For some time in New York the suspense had been unbearable. It should come to an end tomorrow.

Martine is going to make her presidential candidacy public. How ever are François and Ségolène [1] going to react to the news? Will Arnaud and Manuel [2] be able to sing their little songs? Jack [3] himself, never at a loss for words, protested that the Socialist party did not “play the card of the primaries all the way”, with the result that some outstanding figures of the party were prevented from proposing their candidacies, this being the fault of party apparatchiks on all sides.” It is clear that he would have stood in the primaries himself and that it is a great loss to us that he couldn’t: just think of it, a man who invented the Fête de la musique!

But all this should not blind us to momentous events that are taking place elsewhere.
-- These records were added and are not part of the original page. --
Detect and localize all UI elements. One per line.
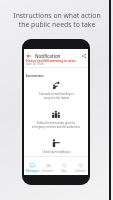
staticText: Messages	[26, 169, 39, 173]
staticText: Instructions on what action the public n…	[13, 11, 101, 29]
button[interactable]: Messages	[24, 157, 40, 173]
staticText: Map	[61, 169, 67, 173]
staticText: Forecast	[42, 169, 54, 173]
staticText: Evacuate vertical building or using it i…	[39, 92, 74, 100]
staticText: Check your neighbours	[42, 150, 71, 154]
button[interactable]: Map	[56, 157, 72, 173]
staticText: June 12, 10:45	[26, 62, 44, 66]
staticText: Settings	[75, 169, 86, 173]
staticText: Instructions	[26, 74, 44, 78]
button[interactable]: Share	[80, 52, 87, 59]
button[interactable]: Forecast	[40, 157, 56, 173]
button[interactable]: Back	[25, 52, 32, 59]
staticText: Heavy rainfall warning in area	[26, 58, 76, 62]
button[interactable]: Settings	[72, 157, 88, 173]
staticText: Follow the instructions given by emergen…	[32, 121, 80, 129]
staticText: Notification	[35, 53, 61, 59]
At the centre of the picture (never mind exactly which centre) Bayrou, Morin, Borloo [4] & Co are jockeying for position but there are so many of them that the place looks no bigger than a phone booth.

Hence the problem, as Jean-Louis Borloo explains in the Journal du Dimanche, which is NOT to know if X wants to be candidate, but “who he is, what values he promotes, and what he intends to do.”

Precisely. That’s what we have been asking ourselves after Jean-Louis’s three years on the cabinet.

[1Martine Aubry, François Hollande, Ségolène Royal are prominent figures in the French Socialist Party (PS). The first is the party’s current general secretary, the second is the party’s former general secretary, the third ran for the party in the 2007 race and lost to Nicolas Sarkozy.

[2Arnaud Montebourg and Manuel Valls are contestants within the party

[3Jack Lang, a socialist senator, was Minister for Culture in Jospin’s government (2002-2007). He has lately proved inclined to accept honourable missions from Nicolas Sarkozy. His voting in favour of the constitutionalization of the Lisbon treaty in 2008 when the National Assembly and the Senate convened in Versailles resulted in Nicolas Sarkozy getting the two-third majority he required.

[4François Bayrou, a dissident from Sarkozy’s UMP and founder of a centrist party, lost to Nicolas Sarkozy and Ségolène Royal in the first round of the 2007 presidential race; Étienne Morin, a neo-liberal, was Minister for the Armies under Nicolas Sarkozy; and Jean-Louis Borloo himself was recently Minister for the Environment.